My Canh chefs back in the kitchen
Review: My-Canh
Rating: Three forks out of four
Where: 2959 S. Hillside
Hours: 10 a.m. to 9 p.m. Tuesdays through Sundays
Type of food: Vietnamese
Alcohol: Not yet but owners have plans to start serving beer in June.
Reservations: Yes
Web site: www.mycanh.com
If you feel like you've eaten at My Canh before, you're probably right.
The Vietnamese restaurant opened in February at 2959 S. Hillside - or rather, it reopened.
My Canh was originally started by Nhung Nguyen and Johnson Tran at Harry and Oliver in 1992. The couple moved the restaurant twice, and then, four years ago, closed a location at Hillside and 31st Street South, planning to retire.
But their retirement didn't last. Though their daughter and son-in-law - Lynn and Tan Nguyen - are running the new My Canh, the couple is back in the kitchen, cooking up the same delicious meals fans had been missing.
ON THE MENU: My Canh serves those vermicelli noodle bowls most novice fans of Vietnamese cuisine feel comfortable with. But the expansive menu is worth exploring.

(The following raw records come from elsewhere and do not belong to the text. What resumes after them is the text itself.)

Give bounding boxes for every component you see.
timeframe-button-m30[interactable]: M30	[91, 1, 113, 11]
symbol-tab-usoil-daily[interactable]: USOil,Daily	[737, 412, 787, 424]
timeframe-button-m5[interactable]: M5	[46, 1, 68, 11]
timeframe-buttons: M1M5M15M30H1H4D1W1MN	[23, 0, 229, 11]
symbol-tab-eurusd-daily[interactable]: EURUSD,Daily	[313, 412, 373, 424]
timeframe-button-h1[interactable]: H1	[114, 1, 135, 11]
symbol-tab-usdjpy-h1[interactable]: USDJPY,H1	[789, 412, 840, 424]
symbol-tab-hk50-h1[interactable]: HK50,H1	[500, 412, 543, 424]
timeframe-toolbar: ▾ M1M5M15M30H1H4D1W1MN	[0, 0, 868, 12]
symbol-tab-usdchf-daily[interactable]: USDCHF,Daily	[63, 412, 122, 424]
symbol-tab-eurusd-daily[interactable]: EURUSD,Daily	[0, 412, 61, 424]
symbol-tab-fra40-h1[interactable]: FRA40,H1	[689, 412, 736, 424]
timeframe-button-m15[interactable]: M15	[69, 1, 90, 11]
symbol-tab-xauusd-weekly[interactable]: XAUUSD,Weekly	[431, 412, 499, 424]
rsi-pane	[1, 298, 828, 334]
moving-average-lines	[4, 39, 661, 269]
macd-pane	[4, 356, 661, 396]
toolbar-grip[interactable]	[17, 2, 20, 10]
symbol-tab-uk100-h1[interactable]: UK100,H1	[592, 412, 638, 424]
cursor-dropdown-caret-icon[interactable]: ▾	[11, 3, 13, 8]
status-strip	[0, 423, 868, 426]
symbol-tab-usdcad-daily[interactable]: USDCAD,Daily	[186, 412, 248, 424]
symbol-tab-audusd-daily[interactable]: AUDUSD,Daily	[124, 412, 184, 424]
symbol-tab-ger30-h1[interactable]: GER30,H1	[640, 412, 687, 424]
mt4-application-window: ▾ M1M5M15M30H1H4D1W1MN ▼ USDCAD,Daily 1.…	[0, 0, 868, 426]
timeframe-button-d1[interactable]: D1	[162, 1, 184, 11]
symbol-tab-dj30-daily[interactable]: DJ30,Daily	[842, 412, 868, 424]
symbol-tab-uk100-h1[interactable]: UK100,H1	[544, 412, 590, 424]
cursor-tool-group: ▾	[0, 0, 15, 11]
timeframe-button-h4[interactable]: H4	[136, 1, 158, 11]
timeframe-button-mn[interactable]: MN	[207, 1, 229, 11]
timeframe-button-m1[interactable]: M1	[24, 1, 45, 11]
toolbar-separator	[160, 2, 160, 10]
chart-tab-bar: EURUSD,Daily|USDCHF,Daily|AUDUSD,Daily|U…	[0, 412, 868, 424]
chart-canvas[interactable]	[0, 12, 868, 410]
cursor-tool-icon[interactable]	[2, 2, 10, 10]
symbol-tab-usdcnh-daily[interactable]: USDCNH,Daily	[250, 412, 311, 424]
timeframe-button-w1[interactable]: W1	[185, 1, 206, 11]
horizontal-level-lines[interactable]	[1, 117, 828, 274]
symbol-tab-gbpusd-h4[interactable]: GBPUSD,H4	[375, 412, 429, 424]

It has a variety of authentic Vietnamese dishes, from pho to spring rolls, all made with colorful and fresh herbs, vegetables and meats.
DON'T-MISS DISHES: Everything we tried was fresh and flavorful, starting with a nice array of appetizers.

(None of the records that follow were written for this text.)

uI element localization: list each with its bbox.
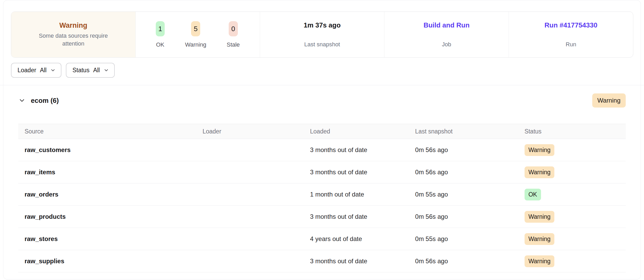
stat-ok-count-badge: 1 — [156, 21, 165, 36]
last-snapshot-card: 1m 37s ago Last snapshot — [260, 12, 384, 57]
loader-filter-label: Loader — [18, 67, 36, 74]
overall-status-card: Warning Some data sources require attent… — [11, 12, 135, 57]
status-badge: Warning — [525, 211, 555, 223]
last-snapshot-value: 0m 55s ago — [409, 183, 518, 206]
source-name: raw_items — [18, 161, 196, 183]
run-label: Run — [566, 41, 576, 48]
group-status-badge: Warning — [592, 93, 626, 108]
loader-value — [196, 139, 304, 161]
sources-table: Source Loader Loaded Last snapshot Statu… — [18, 124, 626, 272]
loaded-value: 3 months out of date — [304, 161, 409, 183]
status-badge: Warning — [525, 233, 555, 245]
table-row[interactable]: raw_items 3 months out of date 0m 56s ag… — [18, 161, 626, 183]
status-cell: Warning — [518, 206, 626, 228]
summary-card-strip: Warning Some data sources require attent… — [11, 12, 633, 58]
job-card: Build and Run Job — [384, 12, 509, 57]
last-snapshot-value: 0m 56s ago — [409, 161, 518, 183]
stat-stale: 0 Stale — [227, 21, 240, 48]
column-header-source: Source — [18, 124, 196, 139]
loader-value — [196, 206, 304, 228]
loader-value — [196, 161, 304, 183]
stat-warning-count-badge: 5 — [191, 21, 200, 36]
column-header-last-snapshot: Last snapshot — [409, 124, 518, 139]
last-snapshot-value: 0m 55s ago — [409, 228, 518, 250]
status-cell: Warning — [518, 228, 626, 250]
table-row[interactable]: raw_supplies 3 months out of date 0m 56s… — [18, 250, 626, 272]
table-row[interactable]: raw_orders 1 month out of date 0m 55s ag… — [18, 183, 626, 206]
status-badge: Warning — [525, 144, 555, 156]
run-card: Run #417754330 Run — [509, 12, 633, 57]
loaded-value: 4 years out of date — [304, 228, 409, 250]
loader-filter-value: All — [40, 67, 47, 74]
loader-value — [196, 183, 304, 206]
loader-value — [196, 250, 304, 272]
status-filter-label: Status — [72, 67, 89, 74]
stat-stale-label: Stale — [227, 41, 240, 48]
last-snapshot-value: 0m 56s ago — [409, 250, 518, 272]
chevron-down-icon — [50, 68, 56, 73]
status-badge: Warning — [525, 166, 555, 178]
stat-warning: 5 Warning — [185, 21, 206, 48]
column-header-loaded: Loaded — [304, 124, 409, 139]
loader-value — [196, 228, 304, 250]
source-name: raw_customers — [18, 139, 196, 161]
source-name: raw_supplies — [18, 250, 196, 272]
section-divider — [0, 85, 644, 85]
stat-ok: 1 OK — [156, 21, 165, 48]
status-counts-card: 1 OK 5 Warning 0 Stale — [135, 12, 260, 57]
loaded-value: 3 months out of date — [304, 206, 409, 228]
loaded-value: 1 month out of date — [304, 183, 409, 206]
status-filter-dropdown[interactable]: Status All — [66, 63, 115, 78]
table-row[interactable]: raw_stores 4 years out of date 0m 55s ag… — [18, 228, 626, 250]
group-header-ecom[interactable]: ecom (6) Warning — [18, 93, 626, 108]
chevron-down-icon[interactable] — [18, 97, 26, 104]
status-cell: Warning — [518, 250, 626, 272]
table-row[interactable]: raw_customers 3 months out of date 0m 56… — [18, 139, 626, 161]
status-filter-value: All — [93, 67, 100, 74]
status-cell: OK — [518, 183, 626, 206]
chevron-down-icon — [104, 68, 109, 73]
job-link[interactable]: Build and Run — [423, 21, 469, 29]
status-badge: Warning — [525, 255, 555, 267]
stat-ok-label: OK — [156, 41, 164, 48]
last-snapshot-value: 1m 37s ago — [304, 21, 341, 29]
loader-filter-dropdown[interactable]: Loader All — [11, 63, 61, 78]
table-header-row: Source Loader Loaded Last snapshot Statu… — [18, 124, 626, 139]
status-badge: OK — [525, 189, 541, 200]
job-label: Job — [442, 41, 451, 48]
last-snapshot-value: 0m 56s ago — [409, 206, 518, 228]
source-name: raw_products — [18, 206, 196, 228]
filter-bar: Loader All Status All — [11, 63, 633, 78]
loaded-value: 3 months out of date — [304, 139, 409, 161]
group-title: ecom (6) — [31, 97, 59, 105]
run-link[interactable]: Run #417754330 — [544, 21, 597, 29]
stat-warning-label: Warning — [185, 41, 206, 48]
table-row[interactable]: raw_products 3 months out of date 0m 56s… — [18, 206, 626, 228]
status-cell: Warning — [518, 161, 626, 183]
column-header-loader: Loader — [196, 124, 304, 139]
column-header-status: Status — [518, 124, 626, 139]
loaded-value: 3 months out of date — [304, 250, 409, 272]
stat-stale-count-badge: 0 — [229, 21, 238, 36]
source-name: raw_stores — [18, 228, 196, 250]
overall-status-subtitle: Some data sources require attention — [34, 32, 113, 48]
last-snapshot-label: Last snapshot — [304, 41, 340, 48]
overall-status-title: Warning — [59, 21, 87, 30]
status-cell: Warning — [518, 139, 626, 161]
source-name: raw_orders — [18, 183, 196, 206]
last-snapshot-value: 0m 56s ago — [409, 139, 518, 161]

We selected two varieties of the restaurant's signature spring rolls, one made with sliced grilled meatballs and the other with charbroiled pork. The difference was subtle, but both were so stuffed with fresh veggies, they were crunchy. And the peanut sauce on the side had a nice, spicy kick.
My Canh also fed us some of the best crab Rangoon we'd ever eaten. Made fresh, the fried wrappers were thick and crispy, even where they were encasing the creamy, sweet center. A generous serving of six is only $2.95.

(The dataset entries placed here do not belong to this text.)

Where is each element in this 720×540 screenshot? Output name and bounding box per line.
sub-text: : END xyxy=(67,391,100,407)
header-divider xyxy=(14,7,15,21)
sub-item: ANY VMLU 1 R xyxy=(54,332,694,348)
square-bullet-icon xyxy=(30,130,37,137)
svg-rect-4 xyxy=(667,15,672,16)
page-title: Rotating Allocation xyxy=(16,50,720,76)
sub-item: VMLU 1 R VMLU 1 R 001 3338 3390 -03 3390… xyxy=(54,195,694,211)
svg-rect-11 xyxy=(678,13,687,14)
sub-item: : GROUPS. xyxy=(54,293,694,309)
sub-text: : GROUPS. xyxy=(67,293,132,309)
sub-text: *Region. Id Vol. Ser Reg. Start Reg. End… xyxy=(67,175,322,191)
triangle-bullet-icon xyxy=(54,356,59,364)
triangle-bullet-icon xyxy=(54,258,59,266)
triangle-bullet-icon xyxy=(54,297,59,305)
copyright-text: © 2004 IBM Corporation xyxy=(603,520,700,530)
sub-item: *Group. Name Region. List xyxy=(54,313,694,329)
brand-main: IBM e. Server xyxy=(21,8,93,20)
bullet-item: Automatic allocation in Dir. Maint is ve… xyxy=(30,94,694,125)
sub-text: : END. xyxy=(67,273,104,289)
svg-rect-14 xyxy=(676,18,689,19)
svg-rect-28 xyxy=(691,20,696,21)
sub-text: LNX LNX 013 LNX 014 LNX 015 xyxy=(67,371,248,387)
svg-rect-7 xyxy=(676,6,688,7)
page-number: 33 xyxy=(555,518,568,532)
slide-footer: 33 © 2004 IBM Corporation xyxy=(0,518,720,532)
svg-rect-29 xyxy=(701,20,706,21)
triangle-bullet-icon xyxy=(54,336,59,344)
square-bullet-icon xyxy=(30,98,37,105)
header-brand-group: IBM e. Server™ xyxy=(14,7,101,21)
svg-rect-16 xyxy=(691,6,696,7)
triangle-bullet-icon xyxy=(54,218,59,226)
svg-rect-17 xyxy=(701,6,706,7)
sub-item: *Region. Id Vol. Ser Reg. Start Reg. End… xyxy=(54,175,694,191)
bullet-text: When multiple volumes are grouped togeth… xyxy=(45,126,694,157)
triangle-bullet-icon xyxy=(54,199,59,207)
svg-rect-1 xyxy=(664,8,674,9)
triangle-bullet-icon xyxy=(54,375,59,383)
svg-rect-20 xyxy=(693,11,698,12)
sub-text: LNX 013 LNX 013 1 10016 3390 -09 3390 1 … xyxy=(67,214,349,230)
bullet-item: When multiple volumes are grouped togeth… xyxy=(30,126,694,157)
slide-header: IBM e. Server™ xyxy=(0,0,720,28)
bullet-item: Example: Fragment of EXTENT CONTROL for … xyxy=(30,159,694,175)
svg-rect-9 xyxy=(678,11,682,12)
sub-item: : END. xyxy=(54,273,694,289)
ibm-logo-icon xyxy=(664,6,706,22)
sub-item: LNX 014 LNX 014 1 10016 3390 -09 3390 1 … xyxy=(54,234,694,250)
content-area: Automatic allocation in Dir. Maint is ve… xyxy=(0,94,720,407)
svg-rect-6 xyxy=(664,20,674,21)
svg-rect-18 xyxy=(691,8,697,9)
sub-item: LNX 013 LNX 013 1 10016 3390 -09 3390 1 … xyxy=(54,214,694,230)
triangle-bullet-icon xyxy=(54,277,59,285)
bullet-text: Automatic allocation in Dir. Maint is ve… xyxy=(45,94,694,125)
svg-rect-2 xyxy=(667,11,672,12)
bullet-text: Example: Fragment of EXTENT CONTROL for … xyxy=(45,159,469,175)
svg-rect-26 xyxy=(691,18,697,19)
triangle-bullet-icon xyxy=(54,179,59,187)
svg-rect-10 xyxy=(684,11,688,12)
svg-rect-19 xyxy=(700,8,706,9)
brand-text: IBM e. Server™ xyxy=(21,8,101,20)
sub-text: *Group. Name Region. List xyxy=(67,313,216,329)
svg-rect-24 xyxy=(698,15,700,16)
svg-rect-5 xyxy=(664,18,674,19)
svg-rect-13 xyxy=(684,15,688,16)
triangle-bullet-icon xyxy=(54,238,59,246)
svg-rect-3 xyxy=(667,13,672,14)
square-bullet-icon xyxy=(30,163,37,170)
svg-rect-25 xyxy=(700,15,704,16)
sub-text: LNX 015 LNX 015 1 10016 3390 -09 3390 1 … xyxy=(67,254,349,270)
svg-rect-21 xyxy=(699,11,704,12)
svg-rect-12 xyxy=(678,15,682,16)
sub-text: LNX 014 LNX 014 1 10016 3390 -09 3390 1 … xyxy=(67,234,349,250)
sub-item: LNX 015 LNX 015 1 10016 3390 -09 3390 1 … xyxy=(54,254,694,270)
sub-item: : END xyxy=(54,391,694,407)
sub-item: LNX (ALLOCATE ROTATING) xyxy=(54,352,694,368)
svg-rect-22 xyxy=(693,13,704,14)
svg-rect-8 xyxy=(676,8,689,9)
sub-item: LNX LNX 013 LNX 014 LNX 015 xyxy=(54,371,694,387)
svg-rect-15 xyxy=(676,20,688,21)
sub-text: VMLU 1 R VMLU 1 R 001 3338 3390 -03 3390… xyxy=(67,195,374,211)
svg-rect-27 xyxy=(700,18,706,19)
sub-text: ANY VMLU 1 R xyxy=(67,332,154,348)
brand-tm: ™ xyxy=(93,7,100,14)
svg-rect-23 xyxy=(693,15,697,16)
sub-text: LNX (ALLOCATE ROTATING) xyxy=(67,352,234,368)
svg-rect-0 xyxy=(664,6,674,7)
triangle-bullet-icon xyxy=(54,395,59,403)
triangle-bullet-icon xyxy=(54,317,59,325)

Our entrees were also good, especially the special of grilled short ribs and rice. The tender, bone-in ribs were sliced thin, coated in a rich marinade and then grilled.
We also enjoyed the Vietnamese sandwich (a real bargain at $2.75), made with fresh French bread stuffed with carrots, cucumbers, cilantro, jalapeno peppers and grilled pork. And though we've had more flavorful pho, which is a Vietnamese soup loaded with noodles, meat and herbs, we still enjoyed an attractive bowl of it made with steak and grilled meatballs ($4.75 for a small, which is actually quite large).
Finally, we felt it our duty to sample the vermicelli dish and were pleased with a vibrant bowl overflowing with colorful cucumbers, bean sprouts, mint, shredded lettuce and tender grilled pork ($5.75). If that's your safety dish, you won't be disappointed.
AMBIENCE: Though very clean and uncluttered, the restaurant is a little bare bones, with standard-issue restaurant tables and chairs dotting a large dining room. A seaside mural on one wall does brighten the room.
PRICE RANGE: Quite reasonable. The average entree costs about $6.50, and many other offerings (such as the sandwiches) are $3 or less.
SERVICE: Good. Lynn Nguyen served us herself and was attentive and helpful. The food came out fast, too.